Prenant l’apparence d’un portrait classique, l’autoportrait n’expose pas ses conditions de réalisation, et doit son identification à des informations externes à l’image. Issue de l’effet de soulignement de l’autophotographie, la condamnation du selfie montre que celui-ci n’a pas été seulement perçu comme un autoportrait, mais comme une exhibition superlative de l’attention à soi. Elle découle de l’interprétation spatiale du schéma relationnel suggéré par le rapport du sujet à l’outil photographique, qui définit l’exercice. La rage qui a accueilli l’apparition de la perche à selfie, vue comme une extension caricaturale de cette réflexivité mécanisée, confirme l’importance de la perception géométrique dans la lecture du phénomène.

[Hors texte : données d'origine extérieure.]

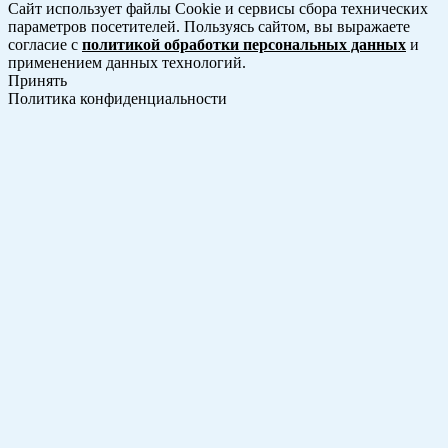
Сайт использует файлы Cookie и сервисы сбора технических
параметров посетителей. Пользуясь сайтом, вы выражаете
согласие с
политикой обработки персональных данных
и
применением данных технологий.
Принять
Политика конфиденциальности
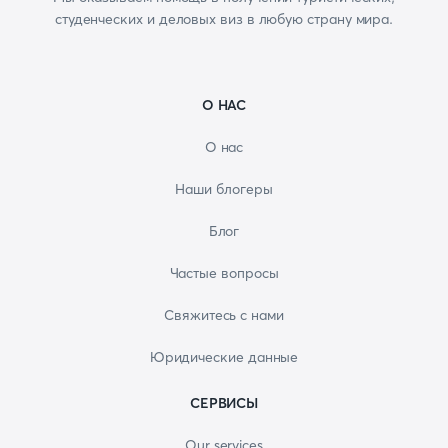
студенческих и деловых виз в любую страну мира.
О НАС
О нас
Наши блогеры
Блог
Частые вопросы
Свяжитесь с нами
Юридические данные
СЕРВИСЫ
Our services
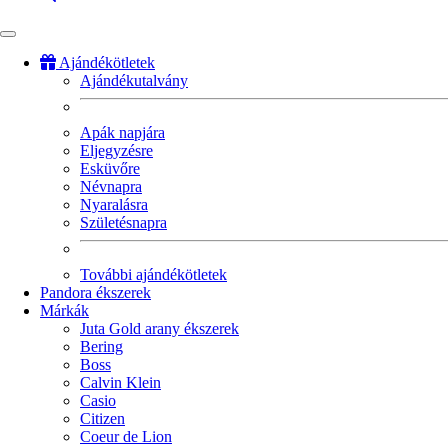
Ajándékötletek
Ajándékutalvány
Fő
navigáció
Apák napjára
Eljegyzésre
Esküvőre
Névnapra
Nyaralásra
Születésnapra
További ajándékötletek
Pandora ékszerek
Márkák
Juta Gold arany ékszerek
Bering
Boss
Calvin Klein
Casio
Citizen
Coeur de Lion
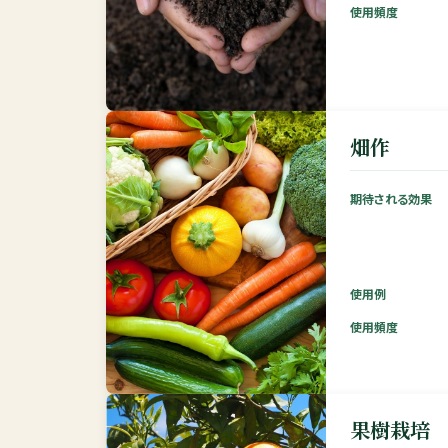
使用頻度
畑作
期待される効果
使用例
使用頻度
果樹栽培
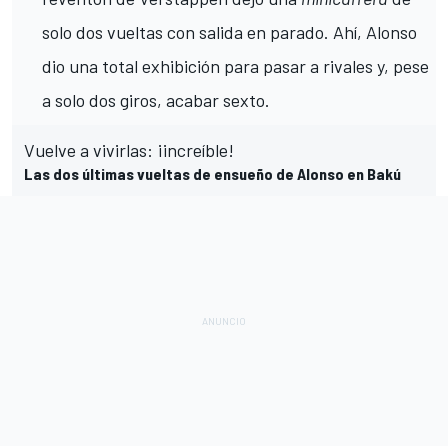
solo dos vueltas con salida en parado. Ahí, Alonso
dio una total exhibición para pasar a rivales y, pese
a solo dos giros, acabar sexto.
Vuelve a vivirlas: ¡increíble!
Las dos últimas vueltas de ensueño de Alonso en Bakú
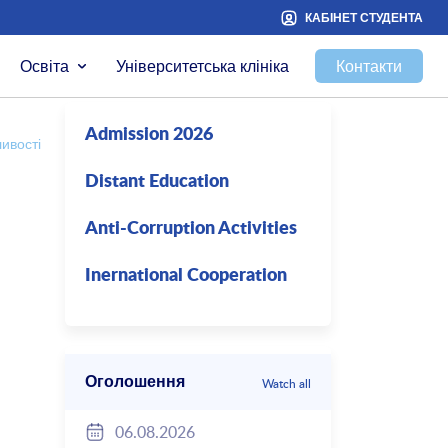
КАБІНЕТ СТУДЕНТА
Освіта
Університетська клініка
Контакти
Admission 2026
вості співпраці
Distant Education
Anti-Corruption Activities
Inernational Cooperation
Оголошення
Watch all
06.08.2026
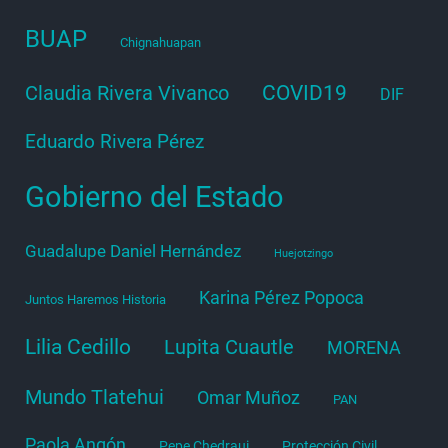
BUAP
Chignahuapan
COVID19
Claudia Rivera Vivanco
DIF
Eduardo Rivera Pérez
Gobierno del Estado
Guadalupe Daniel Hernández
Huejotzingo
Karina Pérez Popoca
Juntos Haremos Historia
Lilia Cedillo
Lupita Cuautle
MORENA
Mundo Tlatehui
Omar Muñoz
PAN
Paola Angón
Pepe Chedraui
Protección Civil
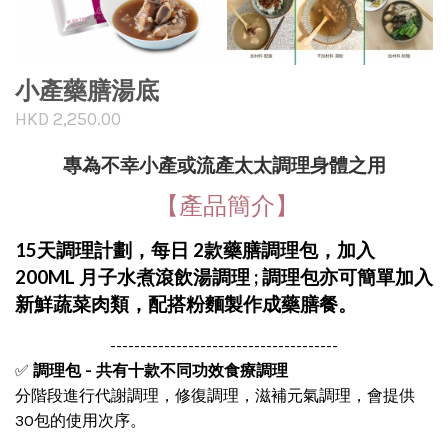
小產藥膳湯底
HKD 2,250.00
專為不幸小產或流產太太調理身體之用
【產品簡介】
15天調理計劃，每日 2款藥膳調理包，加入
200ML 月子水煮滾飲湯調理 ; 調理包亦可簡單加入
新鮮蔬菜肉類，配搭粉麵製作成藥膳餐。
--------------------------------------
✅
調理包 - 共有十款不同功效食療調理
分階段進行代謝調理，修復調理，滋補元氣調理，會提供
30包的使用次序。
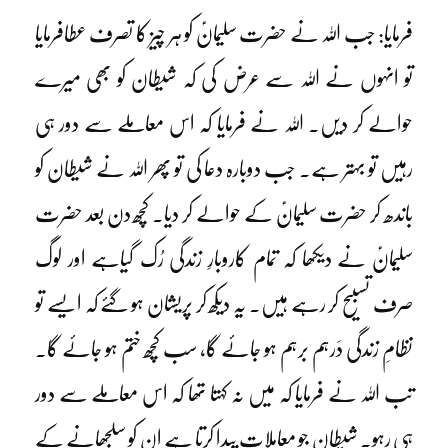
فرمایا: جب اللہ نے حضرت سلیمانؑ کو ہر چیز کا تصرف عطافرمایا
تو انہوں نے اللہ سے عرض کی کہ شیطان کو بھی میرے
حوالے کر دیں۔ اللہ نے فرمایا کہ اس معاملے سے دور ہی
رہیں تو بہتر ہے۔ جب دوبارہ دعا کی تو پھر اللہ نے شیطان کو
باندھ کر حضرت سلیمانؑ کے حوالے کر دیا۔ کچھ دن بعد حضرت
سلیمانؑ نے دیکھا کہ تمام کاروبارِ زندگی رُک گیاہے اور لوگ
صرف تسبیح کر رہے ہیں۔ یہ دیکھ کر پریشان ہو گئے کہ ایسے تو
نظامِ زندگی دَرہم برہم ہو جائے گا، سب کچھ ختم ہو جائے گا۔
تب اللہ نے فرمایا کہ میں نہ کہتا تھا کہ اس معاملے سے دور
ہی رہو۔ شیطان جو معاملات پیدا کرتا ہے ان کو سلجھانے کے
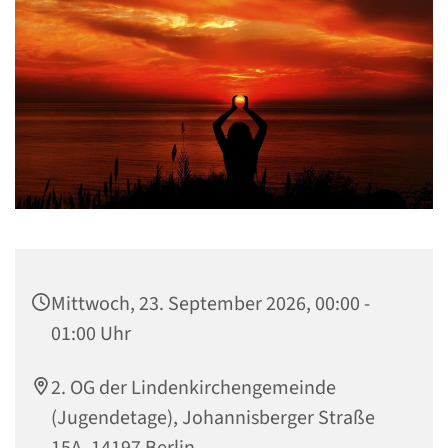
Mittwoch, 23. September 2026, 00:00 -
01:00 Uhr
2. OG der Lindenkirchengemeinde
(Jugendetage), Johannisberger Straße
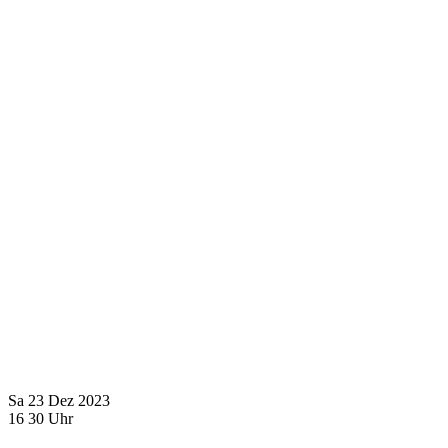
Sa
23
Dez
2023
16
30
Uhr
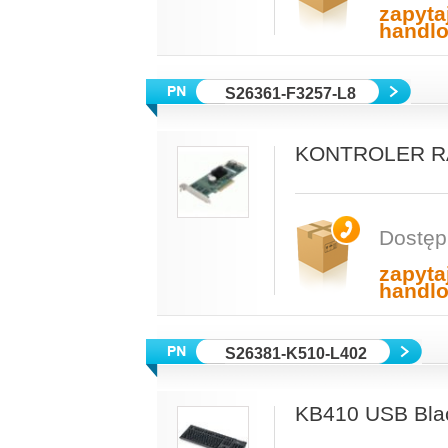
zapyta
handl
S26361-F3257-L8
KONTROLER RA
Dostęp
zapyta
handl
S26381-K510-L402
KB410 USB Bla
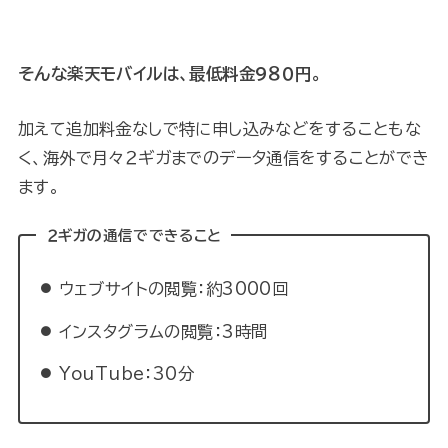
そんな楽天モバイルは、最低料金９８０円。
加えて追加料金なしで特に申し込みなどをすることもな
く、海外で月々２ギガまでのデータ通信をすることができ
ます。
２ギガの通信でできること
ウェブサイトの閲覧：約3000回
インスタグラムの閲覧：3時間
YouTube：30分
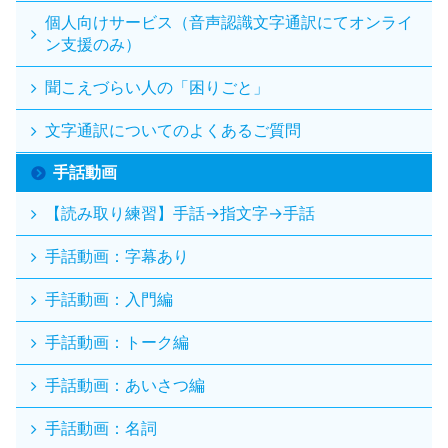
個人向けサービス（音声認識文字通訳にてオンライ
ン支援のみ）
聞こえづらい人の「困りごと」
文字通訳についてのよくあるご質問
手話動画
【読み取り練習】手話→指文字→手話
手話動画：字幕あり
手話動画：入門編
手話動画：トーク編
手話動画：あいさつ編
手話動画：名詞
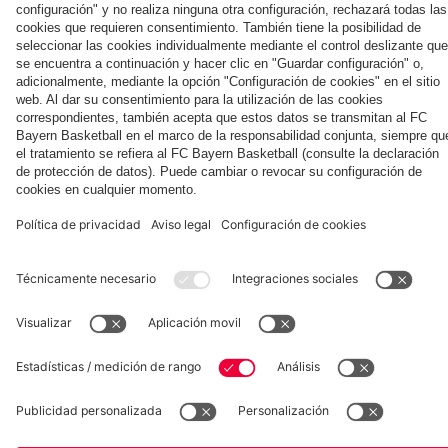
Colaborador
Jeju
ante el
Jeju SK
Kong
contra
Aston
el Jeju
Villa
SK
Museum
Allianz Arena
Prensa
Baloncesto
©
FC Bayern München AG
–
2026
Aviso legal
Política de privacidad
Condiciones de uso
Accesibilidad
Sistema de denuncia
Contacto
Ajustes de cookies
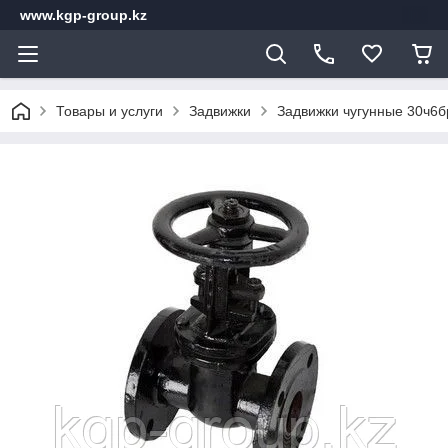
www.kgp-group.kz
Товары и услуги
Задвижки
Задвижки чугунные 30ч6б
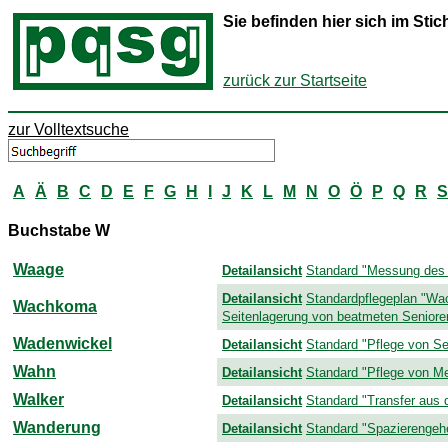
Sie befinden hier sich im St
zurück zur Startseite
zur Volltextsuche
A
Ä
B
C
D
E
F
G
H
I
J
K
L
M
N
O
Ö
P
Q
R
S
Buchstabe W
Waage
Detailansicht
Standard "Messung des K
Detailansicht
Standardpflegeplan "W
Wachkoma
Seitenlagerung von beatmeten Senioren
Wadenwickel
Detailansicht
Standard "Pflege von Se
Wahn
Detailansicht
Standard "Pflege von Me
Walker
Detailansicht
Standard "Transfer aus
Wanderung
Detailansicht
Standard "Spazierengehe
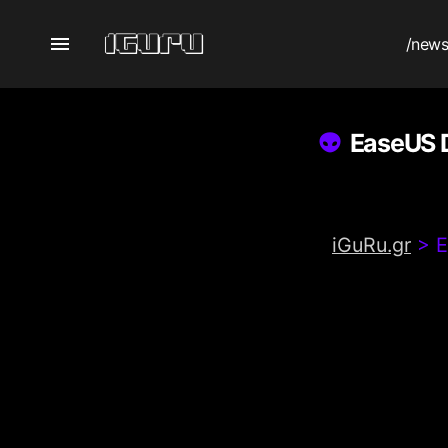
/new
EaseUS 
iGuRu.gr
>
E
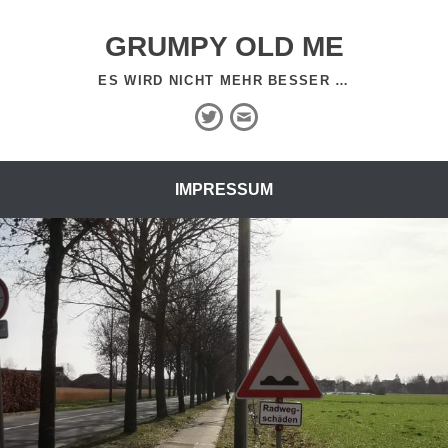
GRUMPY OLD ME
ES WIRD NICHT MEHR BESSER …
Twitter
E-
Mail
IMPRESSUM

« OK, someone, anyone, press the button », Will McPhail, New Yorker, 6/04/2015.
  1. Voir notamment: Erving Goffman, «Les territoires du moi», La Mise en scène de la vie quotidienne. 2. Les relations en public, (traduit de l’anglais par A. Kihm), Paris, Minuit, p. 43-72. []

9 réflexions au sujet de « Géométrie du selfie »

  1. On attend avec impatience, aujourd’hui 14 juillet, le selfie que fera Macron (puisque sa photo officielle montre qu’il possède les instruments ad hoc) avec Trump, sur fond d’Arc de Triomphe – le nom n’est pas loin du personnage américain – et quelle « géométrie » (à moins que ce ne soient les avions militaires les surplombant…) il saura utiliser pour la circonstance. ;-)

  2. Pour corroborer l’importance de l’acte photographique aux dépends de la photographie produite, on peut relire votre billet du 4 janvier 2017, «La photographie, intensificateur d’expérience» portant sur la pratique photographique d’amateur avec comme point de départ une étude de psychologie évaluant les effets produits par l’action de photographier.

    À ce billet, je proposais en commentaire de nous poser la question: Dans l’acte photographique, est-ce la réalité, l’image ou l’acte lui-même qui importe?

    Cette question me semble, à la lecture de votre présent billet, encore plus opportune.

  3. Bonne question! La réponse est probablement: tout dépend… Car les usages de la photographie sont bien plus nombreux qu’on ne croit (un prochain billet sera consacré à cette pluralité, à partir de l’exemple des photos au musée).

  4. « Vectorisation des indications deïctiques »! Waow!

    Ceci dit, pas facile d’etre precis et d’eviter le jargon en meme temps…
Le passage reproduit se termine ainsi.